With so much competition, it is little wonder that every business is striving to enhance their local and worldwide ranking. This is especially true of online local businesses and they must understand how local SEO will affect their ranking. Local SEO is hugely dissimilar to the average SEO campaigns and local search results change more regularly and swiftly than any other results.

Google has made some recent changes on local ranking signals, including more traditional ranking signals – such as links, articles, and overall standing in web rankings. Google review score and numbers are taken into consideration for local search ranking and the more positive reviews and ratings will serve to improve the local ranking of a business. A company’s position in web results is also a consideration and hence best practices in SEO do apply to the local SEO.

This effectively means that a website’s ranking from organic searches will affect the company’s Google My business page – that is how well or not it appears in local search results. The fact is that if a company does not focus on traditional SEO strategies for its business website, the visibility of the Google My Business page could decrease, since the traditional signals now introduced by Google influence rankings.

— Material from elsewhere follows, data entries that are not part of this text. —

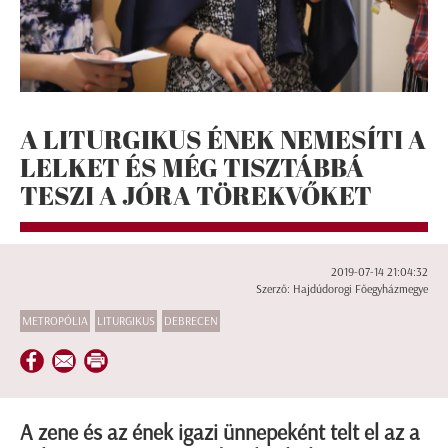
A LITURGIKUS ÉNEK NEMESÍTI A
LELKET ÉS MÉG TISZTÁBBÁ
TESZI A JÓRA TÖREKVŐKET
2019-07-14 21:04:32
Szerző: Hajdúdorogi Főegyházmegye
METROPÓLIA
LITURGIKUS
DEBRECEN
A zene és az ének igazi ünnepeként telt el az a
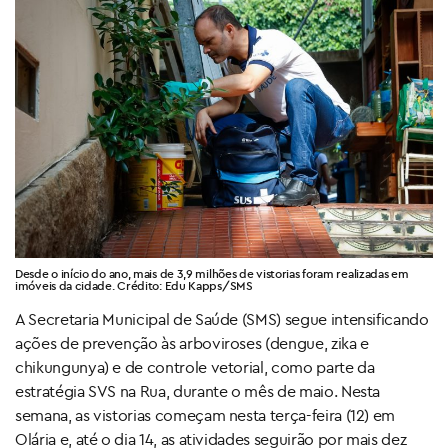
Desde o início do ano, mais de 3,9 milhões de vistorias foram realizadas em
imóveis da cidade. Crédito: Edu Kapps/SMS
A Secretaria Municipal de Saúde (SMS) segue intensificando
ações de prevenção às arboviroses (dengue, zika e
chikungunya) e de controle vetorial, como parte da
estratégia SVS na Rua, durante o mês de maio. Nesta
semana, as vistorias começam nesta terça-feira (12) em
Olária e, até o dia 14, as atividades seguirão por mais dez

Local reviews too have a direct positive affect on local search rankings and a company would be wise to invest time and effort to acquire them. This does not mean only Google reviews, which should be priority – but a company should focus also on getting reviews from other  local directories. Building links within the local SEO campaigns is critical and is one of the most overlooked aspects. Comparing standard SEO campaigns to local SEO – local SEO relies a lot more on links from other local sites, which would be extremely important and relevant to a business. The focus is not getting links from websites considered to be ‘an authority’ in their space, but from sites that would be similar to the kind of business a company is involved in. This essentially means that local directories and ‘knowledge’ are highly useful and effective resources to build links, which in turn affect rankings.

Google explained that the reason for adding these new ranking factors became necessary since some local businesses are more popular and visible online than in the ‘real world’ and therefore local search results do count when ranking. Relevance and proximity still have a stronghold with regard to local rankings – which is a reference to the query’s relevance and the distance from the person searching. Google does clarify however, that companies have no way of requesting or paying to get better rankings through their ‘engine’. The most popular search engine says that they protect the details of search algorithm and treat them with utmost confidentiality to ensure that the ranking system is fair and unbiased for everyone involved.